Records excerpted from a collection:
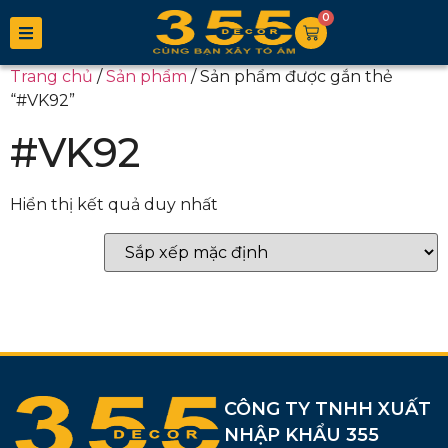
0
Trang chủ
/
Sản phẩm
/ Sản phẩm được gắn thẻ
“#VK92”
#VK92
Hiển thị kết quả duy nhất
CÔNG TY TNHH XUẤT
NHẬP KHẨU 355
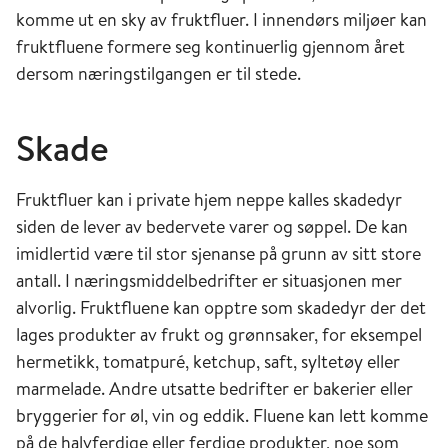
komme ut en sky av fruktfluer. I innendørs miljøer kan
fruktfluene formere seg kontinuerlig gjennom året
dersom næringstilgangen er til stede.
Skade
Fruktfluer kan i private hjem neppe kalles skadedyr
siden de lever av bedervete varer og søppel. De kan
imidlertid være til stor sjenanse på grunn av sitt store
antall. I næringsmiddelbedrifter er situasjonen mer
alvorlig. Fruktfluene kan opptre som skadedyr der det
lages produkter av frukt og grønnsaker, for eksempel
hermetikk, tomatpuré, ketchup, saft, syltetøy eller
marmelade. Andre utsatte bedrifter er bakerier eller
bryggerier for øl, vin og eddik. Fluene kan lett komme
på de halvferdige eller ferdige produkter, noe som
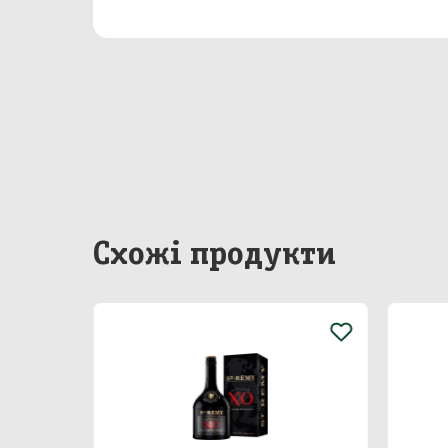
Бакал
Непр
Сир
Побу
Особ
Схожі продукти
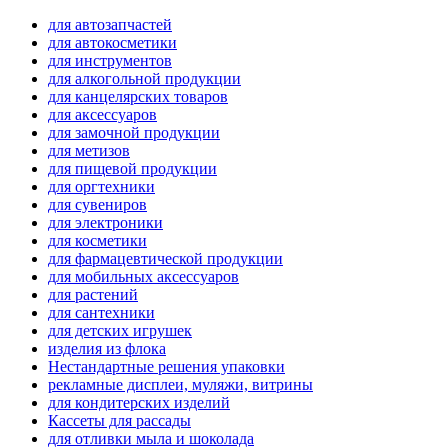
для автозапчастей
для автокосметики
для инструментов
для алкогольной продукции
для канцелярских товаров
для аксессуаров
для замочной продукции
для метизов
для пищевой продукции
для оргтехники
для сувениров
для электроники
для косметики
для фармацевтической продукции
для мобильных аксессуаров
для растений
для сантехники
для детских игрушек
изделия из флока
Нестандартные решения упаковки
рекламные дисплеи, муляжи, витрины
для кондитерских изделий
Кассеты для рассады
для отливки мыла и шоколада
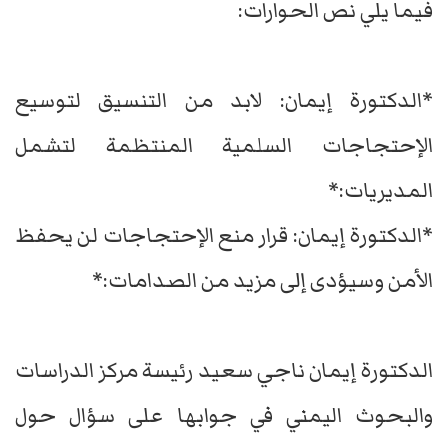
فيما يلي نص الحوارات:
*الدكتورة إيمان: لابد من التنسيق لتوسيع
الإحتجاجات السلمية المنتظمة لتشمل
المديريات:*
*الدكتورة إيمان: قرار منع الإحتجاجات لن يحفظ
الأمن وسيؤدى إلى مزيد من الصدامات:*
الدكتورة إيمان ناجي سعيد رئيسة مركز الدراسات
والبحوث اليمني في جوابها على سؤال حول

* * *

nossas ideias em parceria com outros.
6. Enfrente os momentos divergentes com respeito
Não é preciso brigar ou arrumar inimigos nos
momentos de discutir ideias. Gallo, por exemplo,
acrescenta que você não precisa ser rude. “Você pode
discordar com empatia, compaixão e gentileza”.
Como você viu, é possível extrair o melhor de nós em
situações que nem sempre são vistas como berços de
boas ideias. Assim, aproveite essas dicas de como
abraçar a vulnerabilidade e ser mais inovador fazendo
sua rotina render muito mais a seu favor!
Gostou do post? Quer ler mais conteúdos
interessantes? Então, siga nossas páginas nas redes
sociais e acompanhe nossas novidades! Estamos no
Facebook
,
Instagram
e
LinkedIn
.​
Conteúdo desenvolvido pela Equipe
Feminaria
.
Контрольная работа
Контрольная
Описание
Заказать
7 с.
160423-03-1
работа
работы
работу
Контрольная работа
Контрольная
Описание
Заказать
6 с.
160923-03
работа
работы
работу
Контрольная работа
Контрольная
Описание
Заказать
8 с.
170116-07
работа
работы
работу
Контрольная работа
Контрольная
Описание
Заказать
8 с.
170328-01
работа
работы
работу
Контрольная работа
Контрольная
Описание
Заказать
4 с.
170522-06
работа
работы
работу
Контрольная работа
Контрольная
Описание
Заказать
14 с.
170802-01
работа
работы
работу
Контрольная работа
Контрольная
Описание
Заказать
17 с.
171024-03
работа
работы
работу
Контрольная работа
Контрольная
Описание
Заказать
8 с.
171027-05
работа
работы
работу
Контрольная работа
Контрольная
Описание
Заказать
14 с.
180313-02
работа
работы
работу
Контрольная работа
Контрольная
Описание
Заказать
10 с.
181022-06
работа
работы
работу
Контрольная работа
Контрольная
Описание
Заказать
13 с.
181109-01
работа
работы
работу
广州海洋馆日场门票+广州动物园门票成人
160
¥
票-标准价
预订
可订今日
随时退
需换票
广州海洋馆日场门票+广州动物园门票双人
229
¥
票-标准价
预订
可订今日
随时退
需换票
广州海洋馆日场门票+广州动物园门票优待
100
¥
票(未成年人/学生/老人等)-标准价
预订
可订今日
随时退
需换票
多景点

...

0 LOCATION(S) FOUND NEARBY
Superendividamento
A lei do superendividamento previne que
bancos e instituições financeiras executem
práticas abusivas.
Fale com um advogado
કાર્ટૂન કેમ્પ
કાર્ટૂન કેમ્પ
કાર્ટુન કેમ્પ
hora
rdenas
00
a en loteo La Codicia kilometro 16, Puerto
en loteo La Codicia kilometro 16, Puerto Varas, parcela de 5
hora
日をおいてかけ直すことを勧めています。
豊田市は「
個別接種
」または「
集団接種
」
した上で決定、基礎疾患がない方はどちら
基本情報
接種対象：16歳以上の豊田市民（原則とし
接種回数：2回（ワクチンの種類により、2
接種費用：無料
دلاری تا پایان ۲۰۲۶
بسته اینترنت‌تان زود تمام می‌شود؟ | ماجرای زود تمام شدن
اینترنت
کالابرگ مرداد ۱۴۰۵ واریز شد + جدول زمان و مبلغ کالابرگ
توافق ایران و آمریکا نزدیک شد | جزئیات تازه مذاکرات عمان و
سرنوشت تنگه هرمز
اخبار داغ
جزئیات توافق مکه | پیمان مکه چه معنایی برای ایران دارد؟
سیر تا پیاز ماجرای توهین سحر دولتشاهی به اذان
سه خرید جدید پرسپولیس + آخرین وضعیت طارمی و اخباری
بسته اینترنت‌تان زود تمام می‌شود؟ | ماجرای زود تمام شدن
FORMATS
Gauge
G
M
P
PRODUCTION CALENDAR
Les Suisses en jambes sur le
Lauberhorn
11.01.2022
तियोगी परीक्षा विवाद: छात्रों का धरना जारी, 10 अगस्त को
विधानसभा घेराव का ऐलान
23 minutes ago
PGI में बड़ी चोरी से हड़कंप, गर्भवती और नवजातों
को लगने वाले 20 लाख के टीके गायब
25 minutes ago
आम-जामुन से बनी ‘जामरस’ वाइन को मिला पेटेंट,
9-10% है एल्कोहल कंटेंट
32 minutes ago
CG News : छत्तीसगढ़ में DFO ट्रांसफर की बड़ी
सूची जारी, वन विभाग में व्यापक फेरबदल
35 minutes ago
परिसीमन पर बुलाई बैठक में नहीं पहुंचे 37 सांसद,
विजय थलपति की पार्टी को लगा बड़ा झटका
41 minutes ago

§ EXERCISE DETAILS: Find the word "ideias" in the entries above, then copy each line that holds it.

§ WORKED SOLUTION:
nossas ideias em parceria com outros.
momentos de discutir ideias. Gallo, por exemplo,
boas ideias. Assim, aproveite essas dicas de como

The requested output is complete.